上乗せの課金がないESPN+での放送という点でも、米国での需要の低さがわかります。

一般的なボクシングファンには無名の井上とドヘニーの試合では「熱心なファンなら見逃すな」と呼びかけるのも無理はありません。


ただ、少し気になるのはこの一文。

He still has a lot of history to make before he’s enshrined into the Boxing Hall of Fame many years in the future. 

さて、これをどう訳すか?

「井上が殿堂入りするためには、これからの何年間かで多くの歴史を積み上げる必要がまだある」だとすると、ディエゴ・モリラ記者は、井上がまだ殿堂入りの基準を満たすだけの実績を残していないと考えているということです。

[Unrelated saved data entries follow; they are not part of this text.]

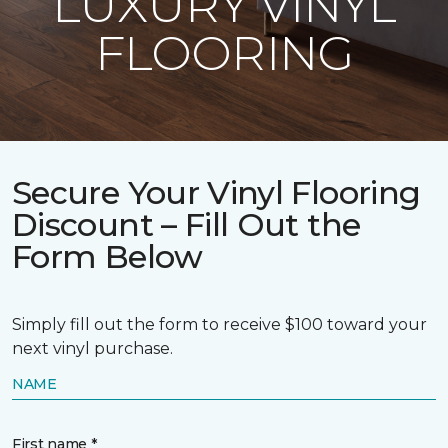
LUXURY VINYL
FLOORING
Secure Your Vinyl Flooring
Discount – Fill Out the
Form Below
Simply fill out the form to receive $100 toward your
next vinyl purchase.
NAME
First name *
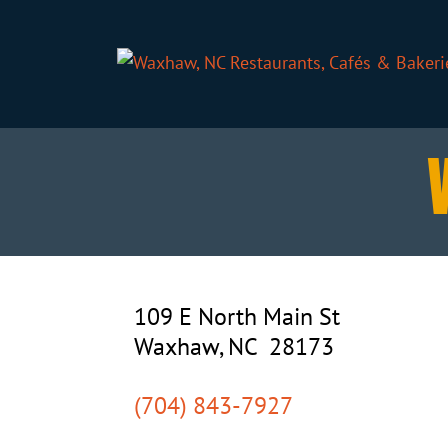
109 E North Main St
Waxhaw, NC 28173
(704) 843-7927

「井上には(ほぼ決定的な)殿堂入りを果たすまで、多くの歴史を残すのにまだまだ時間が残されている」という訳し方もできる気もしますが、ちょっと無理があるか。

個人的には、一発殿堂の可能性もあると思いますが、 certain first ballot という類の表現はほとんどありません。

現状で言えば、カネロ・アルバレス(Fighter Of The Year2回/リング誌PFP1位に約2年)、オレクサンデル・ウシク(Fighter Of The Year1回/PFP1位に累計約1年)、テレンス・クロフォード(Fighter Of The Year1回/PFP1位に累計約3年)という明白に実績が上の3人に、PFP在位期間(約2年)で大きく上回るローマン・ゴンサレスと、間歇的に公式リングに上がりそうなマニー・パッキャオまで加えると現時点で井上は六番手。

あり得ないことですが、井上を合わせた7人が同じ年に引退すると、井上の一発殿堂はあり得ません。


試合の行方を占うと、11月に38歳になるドヘニーにとって非常に厳しい戦いになるとしか考えられません。




アイルランド生まれのロード・ウォリアーは豪州、米国、日本、UAE(ドバイ)、英国と5カ国をサーキット、井上戦は4戦連続5度目の日本のリングとなります。

26勝20KO4敗という数字は立派ですが、世界戦(暫定含む)に絞ると2勝1KO2敗と途端に雑魚臭が漂い始めます。

これまでKO負けがゼロとはいえ、その最大の要因はドヘニーがタフだからではなく、対戦相手の質が低かったから。

マイケル・コンランの陣営が「大きくリバウンドしてくるドヘニーはペーパーストマック」と戦前に笑い、その通りにボディを効かされ膝をついたシーンからは、モンスターなら上でも下でも倒せそうに見えます。

とはいえ、ドヘニーは連打型のルイス・ネリとは比較にならないパンチャー。ディフェンスに不安がある井上が一発もらうと、ネリのように笑い事では済みません。

それでも、ただでさえ鈍重なドヘニーの大きくリバウンドした水腹を、井上がウォーターバッグのように叩いて悶絶KO勝利が早いラウンドで見られそうです。